Nostalgia in cinema is tricky thing. It’s a weight that, in the wrong hands, can drown a film in unbridled sentimentalism and soft-focus lenses that frame childhood as a paradise lost. But in the right hands, nostalgia can imbue a film with bittersweet, heartfelt emotions normally tucked safely away in the cockles of the heart. It can even go beyond emotion to become a force in its own right, a form of expression rather than the expression itself. No director seems to understand this more completely than Terence Davies. Granted, I’ve only seen three of the great British director’s films, but Distant Voices, Still Lives -- possibly the most powerful, if not greatest, musical ever filmed -- and The Long Day Closes both carry such a potent sense of time and place, filtering childhood memories through a brutal realism that is leavened by hopeful escapism.
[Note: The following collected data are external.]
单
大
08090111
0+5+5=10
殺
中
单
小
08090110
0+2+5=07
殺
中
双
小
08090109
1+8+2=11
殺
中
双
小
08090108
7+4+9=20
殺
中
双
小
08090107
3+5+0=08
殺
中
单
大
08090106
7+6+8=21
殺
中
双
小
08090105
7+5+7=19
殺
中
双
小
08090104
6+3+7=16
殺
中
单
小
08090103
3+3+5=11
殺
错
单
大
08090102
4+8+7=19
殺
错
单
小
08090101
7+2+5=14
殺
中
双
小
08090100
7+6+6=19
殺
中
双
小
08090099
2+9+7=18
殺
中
With his first film in over eight years, Davies returns not to a cinema of portraiture, but with a documentary of mostly found footage upon which he muses over the difficulty of growing up gay and Catholic in Liverpool. The past always looms large in his films, but as depressing as the circumstances surrounding his lower-class characters were before, there was also always something hopeful about them -- the communal use of song in Distant Voices and cinema itself in The Long Day Closes -- that served as a means of transcending suffering, if only through the momentary escapism of pop culture. Davies' unique style included having actors look into and address the camera, a technique that drew the viewer into his subjective recollections, to intimate, achingly personal effect.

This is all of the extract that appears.